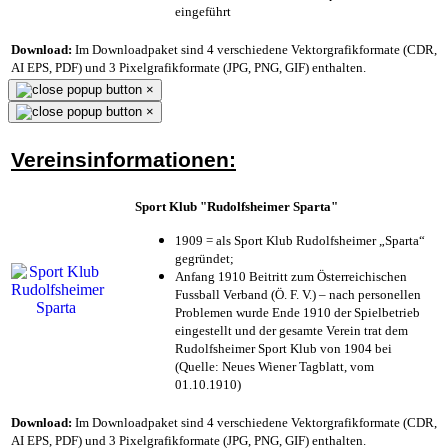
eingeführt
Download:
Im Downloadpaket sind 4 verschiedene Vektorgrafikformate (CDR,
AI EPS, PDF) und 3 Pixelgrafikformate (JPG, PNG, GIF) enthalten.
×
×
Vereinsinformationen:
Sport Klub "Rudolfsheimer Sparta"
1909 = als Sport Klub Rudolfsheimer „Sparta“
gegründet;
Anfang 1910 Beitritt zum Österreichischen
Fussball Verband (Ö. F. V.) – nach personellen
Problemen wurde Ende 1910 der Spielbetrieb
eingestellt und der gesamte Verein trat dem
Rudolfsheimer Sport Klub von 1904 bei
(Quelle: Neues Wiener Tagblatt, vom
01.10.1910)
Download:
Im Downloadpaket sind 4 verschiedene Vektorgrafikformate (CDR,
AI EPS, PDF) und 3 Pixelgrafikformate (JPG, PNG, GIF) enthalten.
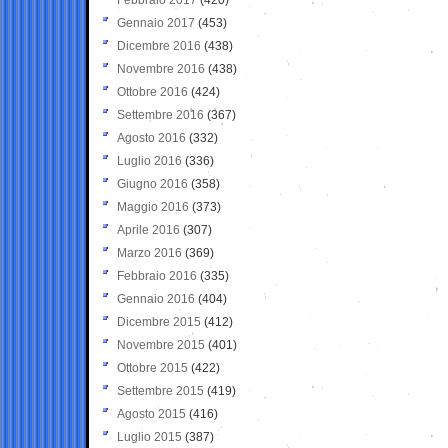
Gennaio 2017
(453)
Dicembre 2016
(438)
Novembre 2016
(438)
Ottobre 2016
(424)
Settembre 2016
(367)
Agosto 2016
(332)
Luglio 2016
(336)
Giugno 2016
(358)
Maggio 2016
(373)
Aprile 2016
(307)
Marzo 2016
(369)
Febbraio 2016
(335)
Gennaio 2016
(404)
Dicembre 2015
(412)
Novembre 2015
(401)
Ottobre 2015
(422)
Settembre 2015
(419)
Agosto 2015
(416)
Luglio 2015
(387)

┄┄┄┄┄┄┄┄┄┄

● ACTIVITY:
How many of the lines above include the string "Sport"? Answer with the number only.

● SOLUTION FOR THIS TASK:
3